• **Work item**:
Search the data for the string "Empresarial" and copy each line where it turns up.

• **Provided material**:
━━━━━━━━
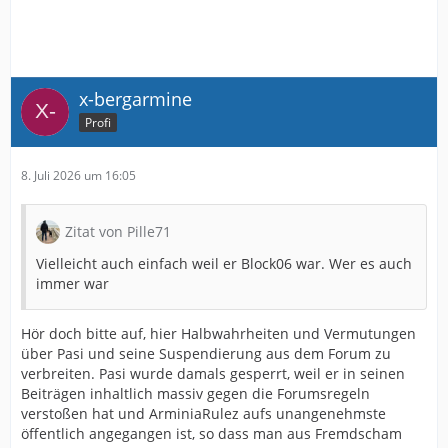
x-bergarmine
Profi
8. Juli 2026 um 16:05
Zitat von Pille71
Vielleicht auch einfach weil er Block06 war. Wer es auch
immer war
Hör doch bitte auf, hier Halbwahrheiten und Vermutungen
über Pasi und seine Suspendierung aus dem Forum zu
verbreiten. Pasi wurde damals gesperrt, weil er in seinen
Beiträgen inhaltlich massiv gegen die Forumsregeln
verstoßen hat und ArminiaRulez aufs unangenehmste
öffentlich angegangen ist, so dass man aus Fremdscham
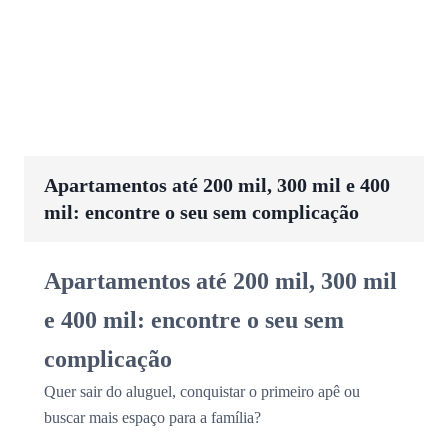
Apartamentos até 200 mil, 300 mil e 400
mil: encontre o seu sem complicação
Apartamentos até 200 mil, 300 mil
e 400 mil: encontre o seu sem
complicação
Quer sair do aluguel, conquistar o primeiro apê ou
buscar mais espaço para a família?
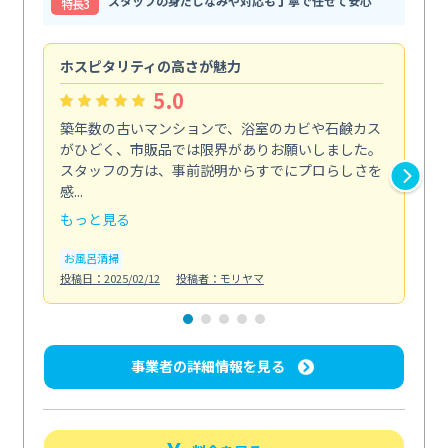
スタッフの身だしなみや対応も丁寧で任せて安心
特⻑3
ホスピタリティの高さが魅力
法
5.0
築年数の古いマンションで、浴室のカビや石鹸カス
会
がひどく、市販品では限界がありお願いしました。
し
スタッフの方は、事前説明からすでにプロらしさを
あ
感...
い...
もっと見る
も
お風呂清掃
ト
投稿日：2025/02/12
投稿者：モリヤマ
投稿日
事業者の詳細情報を見る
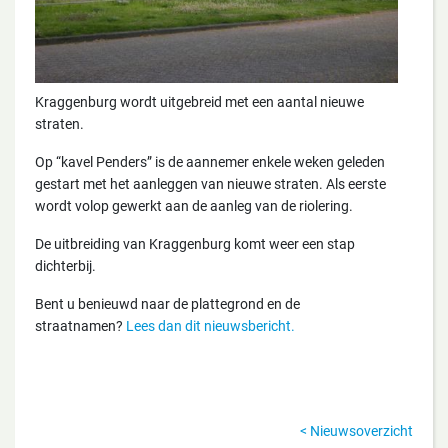
Kraggenburg wordt uitgebreid met een aantal nieuwe
straten.
Op “kavel Penders” is de aannemer enkele weken geleden
gestart met het aanleggen van nieuwe straten. Als eerste
wordt volop gewerkt aan de aanleg van de riolering.
De uitbreiding van Kraggenburg komt weer een stap
dichterbij.
Bent u benieuwd naar de plattegrond en de
straatnamen?
Lees dan dit nieuwsbericht.
Nieuwsoverzicht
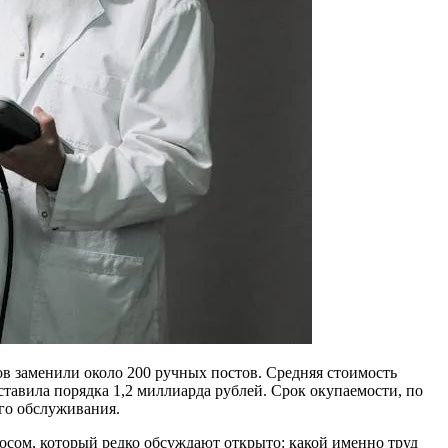
в заменили около 200 ручных постов. Средняя стоимость
тавила порядка 1,2 миллиарда рублей. Срок окупаемости, по
го обслуживания.
росом, который редко обсуждают открыто: какой именно труд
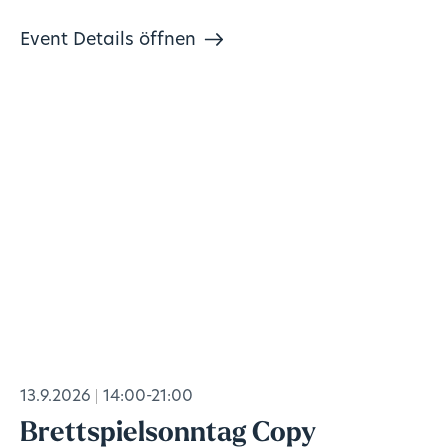
Event Details öffnen
13.9.2026
14:00-21:00
Brettspielsonntag Copy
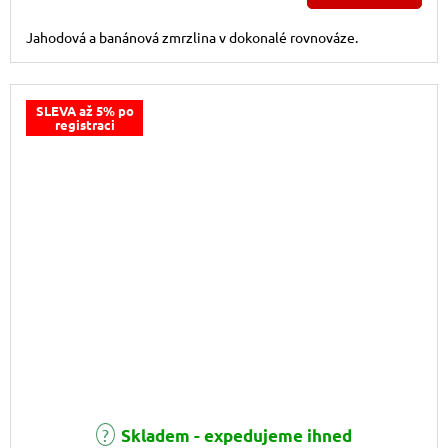
Jahodová a banánová zmrzlina v dokonalé rovnováze.
SLEVA až 5% po
registraci
Skladem - expedujeme ihned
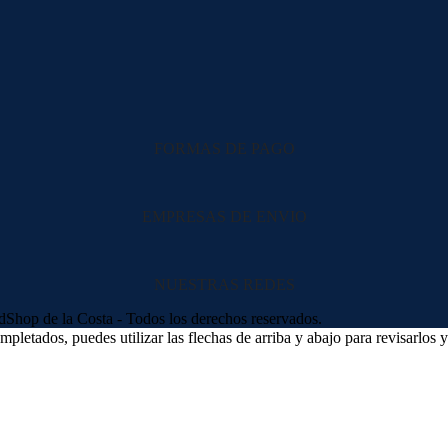
FORMAS DE PAGO
EMPRESAS DE ENVIO
NUESTRAS REDES
hop de la Costa - Todos los derechos reservados.
letados, puedes utilizar las flechas de arriba y abajo para revisarlos y 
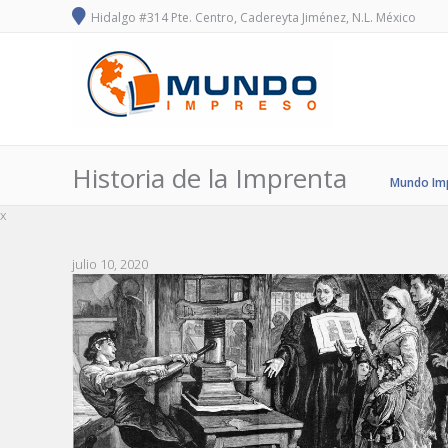
Hidalgo #314 Pte. Centro, Cadereyta Jiménez, N.L. México
Historia de la Imprenta
Mundo Im
x
julio 10, 2020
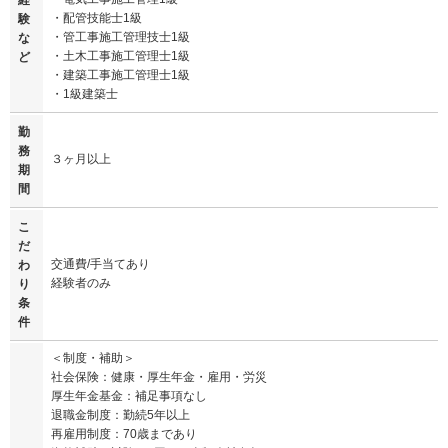
経
・配管技能士1級
験
・管工事施工管理技士1級
な
・土木工事施工管理士1級
ど
・建築工事施工管理士1級
・1級建築士
勤
務
３ヶ月以上
期
間
こ
だ
交通費/手当てあり
わ
経験者のみ
り
条
件
＜制度・補助＞
社会保険：健康・厚生年金・雇用・労災
厚生年金基金：補足事項なし
退職金制度：勤続5年以上
再雇用制度：70歳まであり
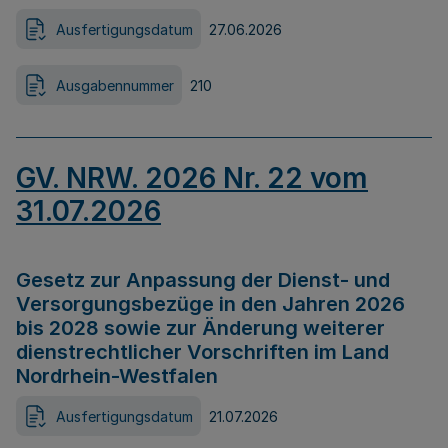
Ausfertigungsdatum
27.06.2026
Ausgabennummer
210
GV. NRW. 2026 Nr. 22 vom
31.07.2026
Gesetz zur Anpassung der Dienst- und
Versorgungsbezüge in den Jahren 2026
bis 2028 sowie zur Änderung weiterer
dienstrechtlicher Vorschriften im Land
Nordrhein-Westfalen
Ausfertigungsdatum
21.07.2026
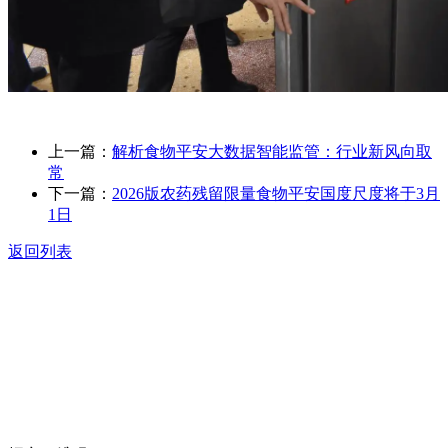
上一篇：
解析食物平安大数据智能监管：行业新风向取
常
下一篇：
2026版农药残留限量食物平安国度尺度将于3月
1日
返回列表
关于我们
食品安全动态
食品安全知识
联系我们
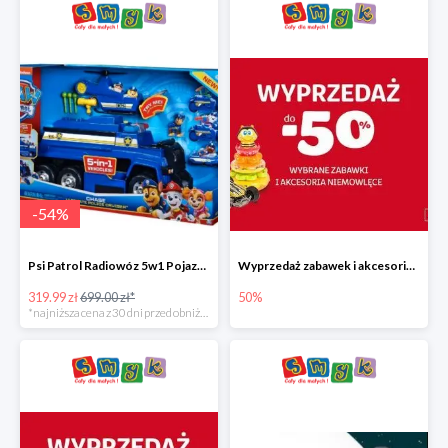
-
54
%
Psi Patrol Radiowóz 5w1 Pojazd ratunkowy z figurką Chase'a
Wyprzedaż zabawek i akcesoriów niemowlęcych w Smyku do -50%
319.99 zł
699.00 zł*
50%
*najniższa cena z 30 dni przed obniżką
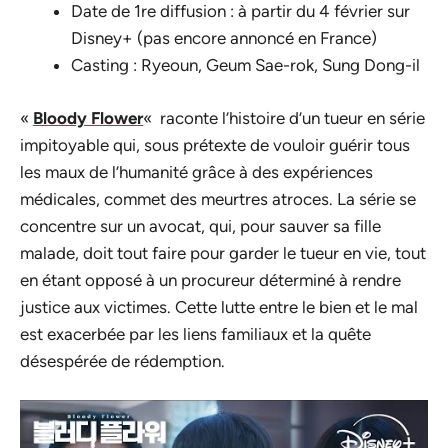
Date de 1re diffusion : à partir du 4 février sur
Disney+ (pas encore annoncé en France)
Casting : Ryeoun, Geum Sae-rok, Sung Dong-il
«
Bloody Flower
«
raconte l’histoire d’un tueur en série
impitoyable qui, sous prétexte de vouloir guérir tous
les maux de l’humanité grâce à des expériences
médicales, commet des meurtres atroces. La série se
concentre sur un avocat, qui, pour sauver sa fille
malade, doit tout faire pour garder le tueur en vie, tout
en étant opposé à un procureur déterminé à rendre
justice aux victimes. Cette lutte entre le bien et le mal
est exacerbée par les liens familiaux et la quête
désespérée de rédemption.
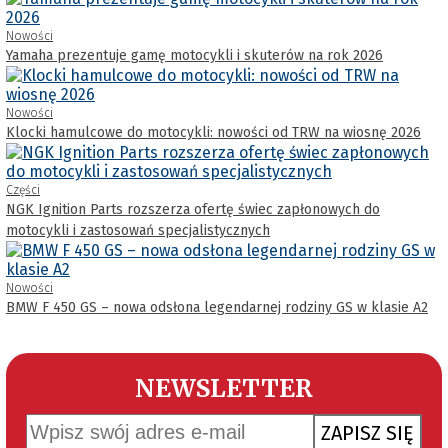
Nowości
Yamaha prezentuje gamę motocykli i skuterów na rok 2026
Nowości
Klocki hamulcowe do motocykli: nowości od TRW na wiosnę 2026
Części
NGK Ignition Parts rozszerza ofertę świec zapłonowych do
motocykli i zastosowań specjalistycznych
Nowości
BMW F 450 GS – nowa odsłona legendarnej rodziny GS w klasie A2
NEWSLETTER
ZAPISZ SIĘ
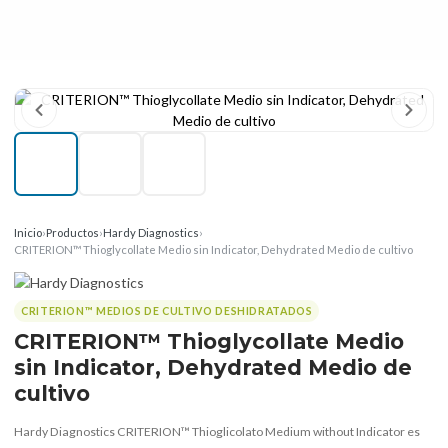
Inicio
›
Productos
›
Hardy Diagnostics
›
CRITERION™ Thioglycollate Medio sin Indicator, Dehydrated Medio de cultivo
CRITERION™ MEDIOS DE CULTIVO DESHIDRATADOS
CRITERION™ Thioglycollate Medio
sin Indicator, Dehydrated Medio de
cultivo
Hardy Diagnostics CRITERION™ Thioglicolato Medium without Indicator es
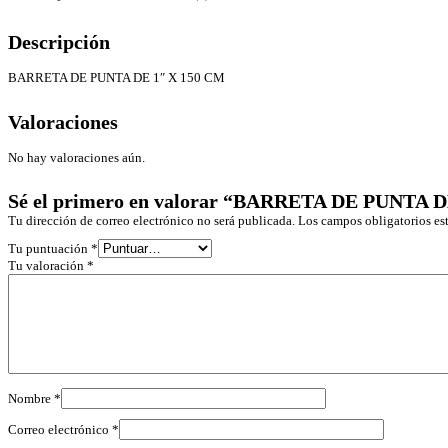
Descripción
BARRETA DE PUNTA DE 1″ X 150 CM
Valoraciones
No hay valoraciones aún.
Sé el primero en valorar “BARRETA DE PUNTA D
Tu dirección de correo electrónico no será publicada.
Los campos obligatorios e
Tu puntuación
*
Tu valoración
*
Nombre
*
Correo electrónico
*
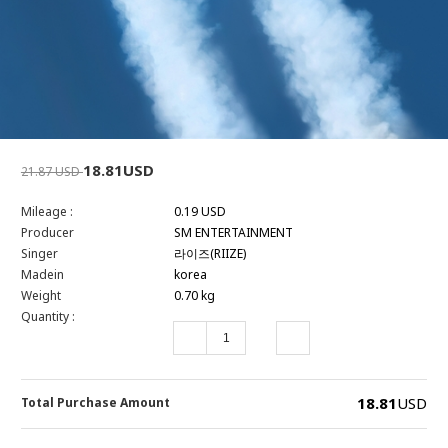
18.81USD
21.87 USD
Mileage :
0.19 USD
Producer
SM ENTERTAINMENT
Singer
라이즈(RIIZE)
Madein
korea
Weight
0.70 kg
Quantity :
18.81
USD
Total Purchase Amount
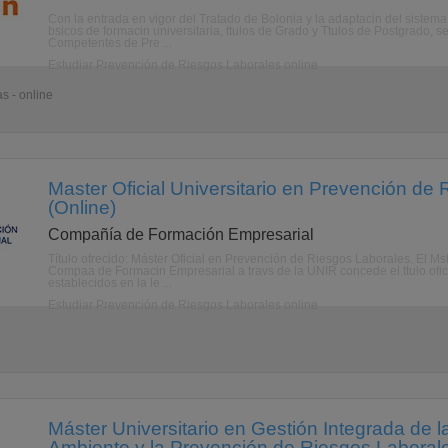
Con la entrada en vigor del Tratado de Bolonia y la adaptacin del sistem
bsicos de formacin universitaria, ttulos de Grado y Ttulos de Postgrado, s
Competentes de Pre ...
Estudiar Prevención de Riesgos Laborales online
s - online
Master Oficial Universitario en Prevención de
(Online)
Compañía de Formación Empresarial
Título ofrecido: Máster Oficial en Prevención de Riesgos Laborales. El M
Compaa de Formacin Empresarial a travs de la UNIR concede el ttulo ofici
establecidos en la le ...
Estudiar Prevención de Riesgos Laborales online
Máster Universitario en Gestión Integrada de l
Ambiente y la Prevención de Riesgos Laborale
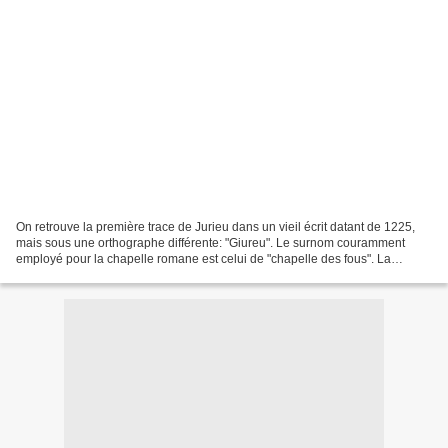
On retrouve la première trace de Jurieu dans un vieil écrit datant de 1225,
mais sous une orthographe différente: "Giureu". Le surnom couramment
employé pour la chapelle romane est celui de "chapelle des fous". La
légende de la pierre qui chante prétend...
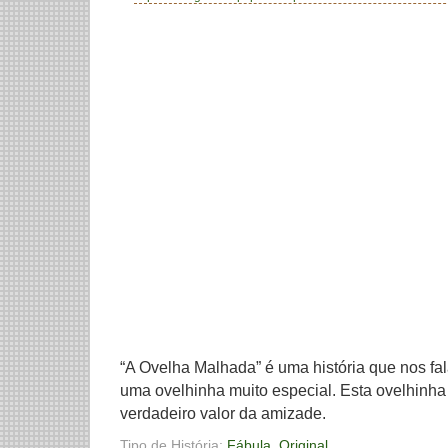
“A Ovelha Malhada” é uma história que nos f
uma ovelhinha muito especial. Esta ovelhinha
verdadeiro valor da amizade.
Tipo de História:
Fábula
,
Original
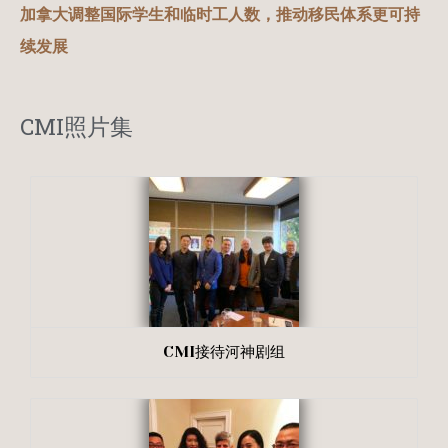
加拿大调整国际学生和临时工人数，推动移民体系更可持
续发展
CMI照片集
CMI接待河神剧组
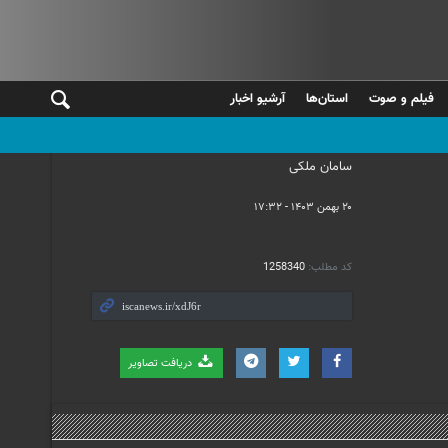
فیلم و صوت
استان‌ها
آرشیو اخبار
سامان ملکی
۲۰ بهمن ۱۴۰۳ - ۱۷:۳۲
کد مطلب:
1258340
دریافت تصاویر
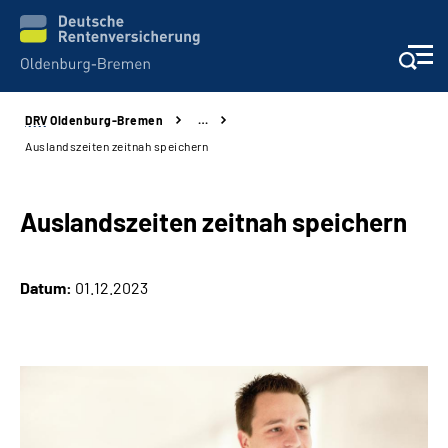
DRV
Oldenburg-Bremen
…
Services
Auslandszeiten zeitnah speichern
Beratung und Kontakt
Auslandszeiten zeitnah speichern
Reha-Kliniken
Datum:
01.12.2023
Karriere
Presse
Über Uns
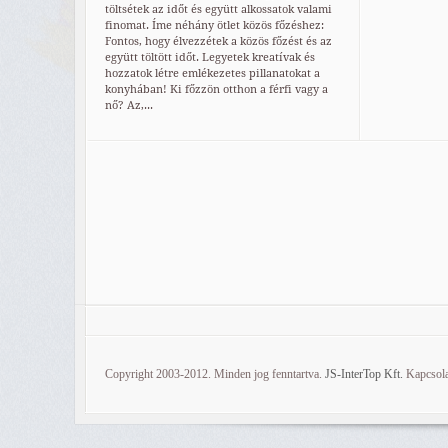
töltsétek az időt és együtt alkossatok valami
finomat. Íme néhány ötlet közös főzéshez:
Fontos, hogy élvezzétek a közös főzést és az
együtt töltött időt. Legyetek kreatívak és
hozzatok létre emlékezetes pillanatokat a
konyhában! Ki főzzön otthon a férfi vagy a
nő? Az,...
Copyright 2003-2012. Minden jog fenntartva.
JS-InterTop Kft.
Kapcsola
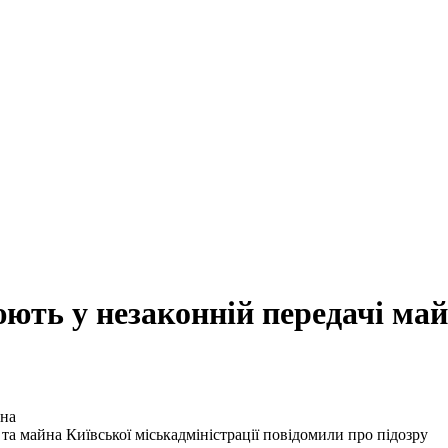
ть у незаконній передачі ма
а майна Київської міськадміністрації повідомили про підозру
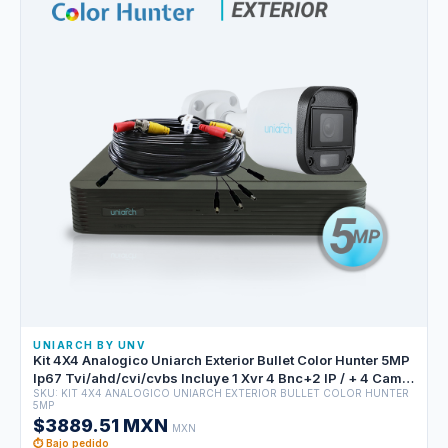
UNIARCH BY UNV
Kit 4X4 Analogico Uniarch Exterior Bullet Color Hunter 5MP
Ip67 Tvi/ahd/cvi/cvbs Incluye 1 Xvr 4 Bnc+2 IP / + 4 Cam
SKU: KIT 4X4 ANALOGICO UNIARCH EXTERIOR BULLET COLOR HUNTER
Bullet Color Hunter 5MP 2.8MM + 4 Cables Preponchados
5MP
De 18MTS + Fuente De Alimentacion 12VDC Y Un Pulpo De
$3889.51 MXN
MXN
5 Salidas
⏱ Bajo pedido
━━━━━━━━
• **Your response**:
Compañía de Formación Empresarial
Compaa de Formacin Empresarial a travs de la UNIR concede el ttulo ofici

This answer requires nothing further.